UPDATE August 22nd, 2012
As of today there have been 14,166 individual “page views” of this blog. The highest one-day number was 479, when my book was included by Medscape in their list of Summer Reading. These do not count the 90 subscribers who get each blog emailed to them. The most-viewed entry is the one about Myths of Nurse Practitioners. I am careful to add tags to each entry, and on any given day I now see that my blogs come up in Google searches frequently. Nurses are finding gold from among the backlog of essays and the daily sampling is often spread among twenty or so previous entries.
Worldwide?
Here are the sample country-of-origin page views from one day back in April. I am amazed, surprised and humbled to see that this blog is read worldwide. For some of the countries I may only have one viewer …. but…. check this out…. I have more readers in Jordan than I would have ever guessed – salaam!

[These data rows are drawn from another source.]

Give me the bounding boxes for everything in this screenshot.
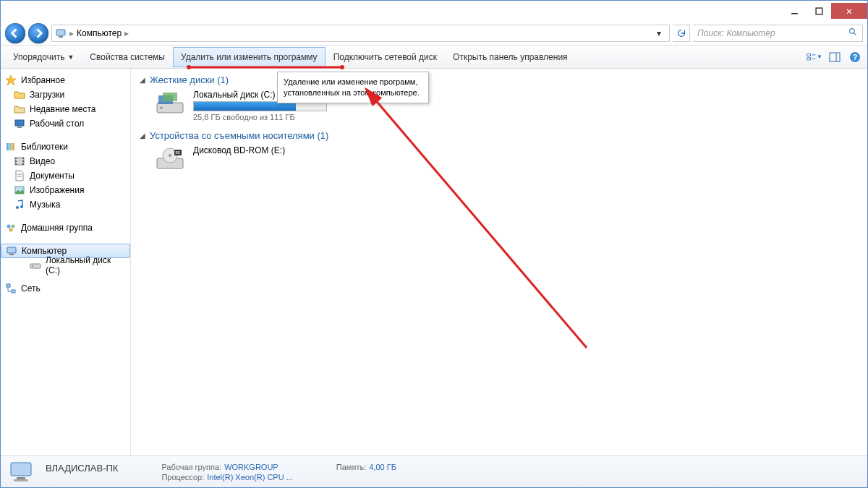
svg-rect-40 <box>12 290 15 293</box>
svg-line-5 <box>854 33 856 35</box>
computer-icon <box>6 245 17 257</box>
group-header-removable[interactable]: ◢ Устройства со съемными носителями (1) <box>140 130 859 141</box>
hostname-label: ВЛАДИСЛАВ-ПК <box>46 463 118 474</box>
sidebar-item-network[interactable]: Сеть <box>1 281 130 296</box>
svg-rect-10 <box>830 53 840 61</box>
svg-rect-24 <box>22 160 24 162</box>
details-pane: ВЛАДИСЛАВ-ПК Рабочая группа:WORKGROUP Пр… <box>1 455 867 487</box>
sidebar-item-pictures[interactable]: Изображения <box>1 183 130 197</box>
computer-icon <box>55 27 67 39</box>
network-icon <box>5 283 17 294</box>
folder-icon <box>14 103 25 115</box>
svg-point-38 <box>32 265 33 267</box>
sidebar-item-recent[interactable]: Недавние места <box>1 102 130 116</box>
uninstall-program-button[interactable]: Удалить или изменить программу <box>173 47 326 67</box>
svg-rect-25 <box>22 163 24 165</box>
drive-name: Дисковод BD-ROM (E:) <box>193 145 285 155</box>
forward-button[interactable] <box>28 23 48 43</box>
open-control-panel-button[interactable]: Открыть панель управления <box>445 47 576 67</box>
preview-pane-button[interactable] <box>827 49 843 65</box>
svg-rect-39 <box>7 284 10 287</box>
svg-rect-51 <box>17 477 25 479</box>
sidebar-item-libraries[interactable]: Библиотеки <box>1 140 130 154</box>
svg-rect-50 <box>11 463 31 476</box>
svg-point-42 <box>161 107 163 109</box>
tooltip: Удаление или изменение программ, установ… <box>277 72 429 103</box>
drive-icon <box>154 90 186 121</box>
svg-rect-36 <box>9 254 14 255</box>
search-input[interactable]: Поиск: Компьютер <box>693 25 863 42</box>
collapse-icon: ◢ <box>140 132 145 140</box>
sidebar-item-videos[interactable]: Видео <box>1 154 130 168</box>
film-icon <box>14 155 25 167</box>
music-icon <box>14 199 25 210</box>
svg-point-47 <box>169 154 171 157</box>
svg-rect-18 <box>12 143 14 150</box>
explorer-window: ✕ ▸ Компьютер ▸ ▾ Поиск: Компьютер <box>0 0 868 488</box>
help-button[interactable]: ? <box>847 49 863 65</box>
search-placeholder: Поиск: Компьютер <box>697 28 775 38</box>
titlebar: ✕ <box>1 1 867 21</box>
libraries-icon <box>5 141 17 153</box>
search-icon <box>848 27 858 39</box>
breadcrumb-item[interactable]: Компьютер <box>77 28 122 38</box>
items-view: ◢ Жесткие диски (1) Локальный диск (C:) … <box>131 69 867 455</box>
content-area: Избранное Загрузки Недавние места <box>1 69 867 455</box>
desktop-icon <box>14 118 25 129</box>
svg-text:?: ? <box>853 53 858 61</box>
minimize-button[interactable] <box>782 3 807 19</box>
chevron-down-icon: ▼ <box>67 53 74 61</box>
navigation-bar: ▸ Компьютер ▸ ▾ Поиск: Компьютер <box>1 21 867 46</box>
sidebar-item-favorites[interactable]: Избранное <box>1 73 130 87</box>
drive-icon <box>30 260 41 271</box>
sidebar-item-downloads[interactable]: Загрузки <box>1 87 130 102</box>
back-button[interactable] <box>5 23 25 43</box>
group-header-hdd[interactable]: ◢ Жесткие диски (1) <box>140 74 859 85</box>
sidebar-item-homegroup[interactable]: Домашняя группа <box>1 221 130 235</box>
svg-rect-16 <box>7 143 9 150</box>
svg-rect-14 <box>15 120 24 126</box>
svg-rect-6 <box>807 53 811 56</box>
svg-rect-3 <box>59 36 63 38</box>
svg-point-4 <box>850 28 855 33</box>
svg-rect-35 <box>7 247 16 253</box>
refresh-button[interactable] <box>673 25 690 42</box>
sidebar-item-desktop[interactable]: Рабочий стол <box>1 116 130 131</box>
organize-menu[interactable]: Упорядочить ▼ <box>5 47 82 67</box>
close-button[interactable]: ✕ <box>831 3 867 19</box>
sidebar-item-music[interactable]: Музыка <box>1 197 130 212</box>
view-mode-button[interactable]: ▼ <box>807 49 822 65</box>
optical-drive-icon: BD <box>154 145 186 177</box>
svg-point-30 <box>16 206 19 209</box>
system-properties-button[interactable]: Свойства системы <box>82 47 173 67</box>
svg-rect-23 <box>22 158 24 159</box>
sidebar-item-documents[interactable]: Документы <box>1 168 130 183</box>
svg-point-31 <box>20 205 23 208</box>
computer-icon <box>8 459 37 485</box>
map-network-drive-button[interactable]: Подключить сетевой диск <box>326 47 445 67</box>
drive-item-bd[interactable]: BD Дисковод BD-ROM (E:) <box>154 145 859 177</box>
history-dropdown[interactable]: ▾ <box>652 25 666 41</box>
svg-point-34 <box>9 228 13 232</box>
svg-rect-21 <box>15 160 17 162</box>
star-icon <box>5 74 17 86</box>
document-icon <box>14 170 25 181</box>
svg-rect-22 <box>15 163 17 165</box>
svg-rect-44 <box>163 93 177 101</box>
svg-text:BD: BD <box>176 150 181 155</box>
maximize-button[interactable] <box>807 3 831 19</box>
svg-rect-52 <box>14 479 28 481</box>
svg-rect-15 <box>17 127 22 128</box>
svg-rect-20 <box>15 158 17 159</box>
svg-rect-1 <box>816 8 822 14</box>
sidebar-item-local-disk[interactable]: Локальный диск (C:) <box>1 258 130 273</box>
collapse-icon: ◢ <box>140 76 145 84</box>
drive-item-c[interactable]: Локальный диск (C:) 25,8 ГБ свободно из … <box>154 90 859 121</box>
address-bar[interactable]: ▸ Компьютер ▸ ▾ <box>51 25 670 42</box>
svg-point-29 <box>17 188 18 189</box>
chevron-right-icon: ▸ <box>124 28 129 38</box>
navigation-pane: Избранное Загрузки Недавние места <box>1 69 131 455</box>
folder-icon <box>14 89 25 100</box>
drive-free-space: 25,8 ГБ свободно из 111 ГБ <box>193 113 327 121</box>
svg-rect-17 <box>9 143 12 150</box>
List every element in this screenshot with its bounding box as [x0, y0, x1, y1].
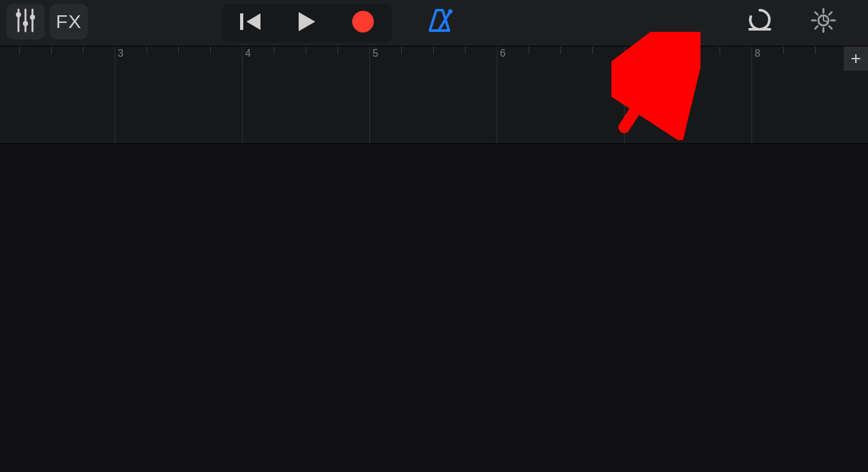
left-tool-group: FX — [6, 4, 88, 39]
svg-point-11 — [448, 10, 453, 14]
gear-icon — [811, 8, 836, 36]
loop-button[interactable] — [741, 4, 779, 39]
timeline-ruler[interactable]: 345678 + — [0, 46, 868, 145]
bar-number: 7 — [627, 48, 633, 59]
fx-label: FX — [56, 11, 82, 32]
sub-tick — [688, 46, 688, 54]
svg-point-9 — [352, 11, 374, 32]
svg-marker-8 — [299, 12, 315, 31]
plus-icon: + — [851, 50, 861, 68]
go-to-start-icon — [240, 12, 262, 34]
ruler-ticks: 345678 — [0, 46, 844, 143]
sub-tick — [560, 46, 561, 54]
sub-tick — [656, 46, 657, 54]
sub-tick — [401, 46, 402, 54]
sub-tick — [306, 46, 306, 54]
metronome-button[interactable] — [414, 4, 465, 39]
sub-tick — [529, 46, 529, 54]
svg-line-23 — [823, 20, 827, 22]
bar-number: 6 — [500, 48, 506, 59]
transport-group — [222, 4, 392, 42]
metronome-icon — [425, 8, 454, 36]
record-icon — [352, 10, 374, 36]
add-track-button[interactable]: + — [844, 46, 868, 71]
mixer-button[interactable] — [6, 4, 45, 39]
svg-line-20 — [829, 12, 832, 15]
sub-tick — [178, 46, 179, 54]
bar-line — [497, 46, 497, 143]
go-to-start-button[interactable] — [223, 5, 279, 41]
svg-line-18 — [815, 12, 818, 15]
bar-number: 3 — [118, 48, 124, 59]
svg-point-4 — [23, 21, 28, 26]
sub-tick — [19, 46, 20, 54]
record-button[interactable] — [335, 5, 391, 41]
mixer-sliders-icon — [15, 8, 36, 35]
sub-tick — [783, 46, 784, 54]
bar-line — [115, 46, 115, 143]
sub-tick — [592, 46, 593, 54]
top-toolbar: FX — [0, 0, 868, 46]
bar-line — [369, 46, 370, 143]
bar-line — [242, 46, 243, 143]
loop-icon — [746, 8, 774, 36]
sub-tick — [274, 46, 274, 54]
sub-tick — [465, 46, 466, 54]
arrangement-canvas[interactable] — [0, 144, 868, 472]
svg-line-19 — [829, 26, 832, 29]
fx-button[interactable]: FX — [50, 4, 88, 39]
sub-tick — [210, 46, 211, 54]
bar-number: 8 — [755, 48, 760, 59]
sub-tick — [146, 46, 147, 54]
right-tool-group — [741, 4, 843, 39]
bar-line — [751, 46, 752, 143]
svg-point-5 — [30, 15, 35, 20]
play-button[interactable] — [279, 5, 335, 41]
svg-marker-7 — [246, 13, 260, 30]
sub-tick — [815, 46, 816, 54]
bar-number: 4 — [245, 48, 251, 59]
svg-line-21 — [815, 26, 818, 29]
svg-rect-6 — [240, 13, 243, 30]
settings-button[interactable] — [804, 4, 843, 39]
play-icon — [297, 11, 317, 35]
sub-tick — [83, 46, 83, 54]
sub-tick — [720, 46, 720, 54]
sub-tick — [338, 46, 338, 54]
sub-tick — [51, 46, 52, 54]
svg-point-3 — [16, 12, 21, 17]
bar-line — [624, 46, 625, 143]
bar-number: 5 — [373, 48, 378, 59]
sub-tick — [433, 46, 434, 54]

oh, and by the way, please feel free to share…..
Country | Views |
---|---|
United States | 229 |
Jordan | 42 |
Saudi Arabia | 20 |
Canada | 18 |
Nepal | 14 |
United Kingdom | 6 |
Philippines | 5 |
Germany | 5 |
Egypt | 5 |
Iceland | 4 |
Indonesia | 3 |
Hong Kong | 3 |
Sweden | 2 |
United Arab Emirates | 2 |
Austria | 2 |
Morocco | 1 |
Poland | 1 |
Brazil | 1 |
Uganda | 1 |
Australia | 1 |
Libyan Arab Jamahiriya | 1 |
Netherlands | 1 |
Pakistan | 1 |
India | 1 |
Italy | 1 |
Thailand | 1 |
Hungary | 1 |
Just to say hello to everyone who reads this ..but esp the UK …I am an American who was trained in the UK. Wish you all the best in your studies…Joan Dallas RN
Who reads this? I do! Sometimes. I find nurses in general to be a fascinating mixture of compassion for their fellow human beings, and their dedication to their professional responsibilities. In a lot of other professions, focussing on the later leads to exaltation of the person who is technically brilliant, but lacking in people skills. (I was going to write “highly skilled psychopaths, but decided that was too harsh. Except for maybe Wall Street.)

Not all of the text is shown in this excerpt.